While European philosophers were quarrelling with the Ancients, the world had globalised. When Tycho’s son wandered through Italy looking for funds for his Alexandrian mission, he ended up in the wake of the English adventurer Robert Shirley, on his way from Isfahan to Madrid via the pope. The new mercantile and missionary networks became a vast new scientific instrument, but for Galileo, content to have travelled merely to the stars, such a change was unimaginable. In 1638, when he had gone blind, his amanuensis wrote to his agent in Paris:

Imagine, Sir, in what state of affliction I find myself, while I go on considering that the sky, the world and the universe that I, with my marvellous observations and clear demonstrations enlarged a hundred or a thousand times beyond what all the sages of all the ages before me had communally seen, are now diminished and restricted for me to no more than the space my person occupies.

Despite the pathos, the letter is well aware of its own capacity as an instrument reaching beyond its author’s bodily confines: it goes on to arrange for the publication in Leiden of the smuggled Two New Sciences and an aborted Latin edition of the Complete Works, including the banned Dialogue.

Heilbron wryly imagines that the trend in the Church’s treatment of Galileo will result in his canonisation in another 400 years.
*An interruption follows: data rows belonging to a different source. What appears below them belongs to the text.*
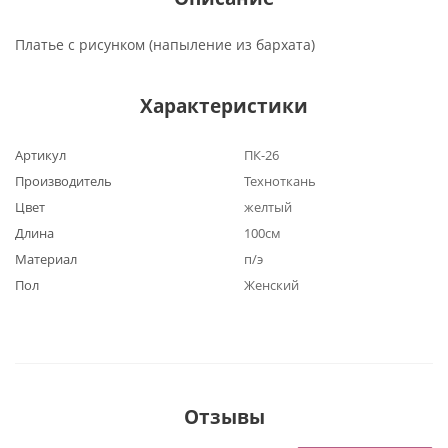
Платье с рисунком (напыление из бархата)
Характеристики
Артикул
ПК-26
Производитель
Техноткань
Цвет
желтый
Длина
100см
Материал
п/э
Пол
Женский
Отзывы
As if by miracle, a fully documented reliquary containing two fingers and a tooth appeared two years ago and is now on display in the splendidly refurbished Museo Galileo in Florence; there’s talk of exhuming Galileo’s remains in Santa Croce to determine whether he suffered, or benefited from, a rare eye condition. Let’s hope they follow up on Heilbron’s diagnosis of suspected syphilis, too.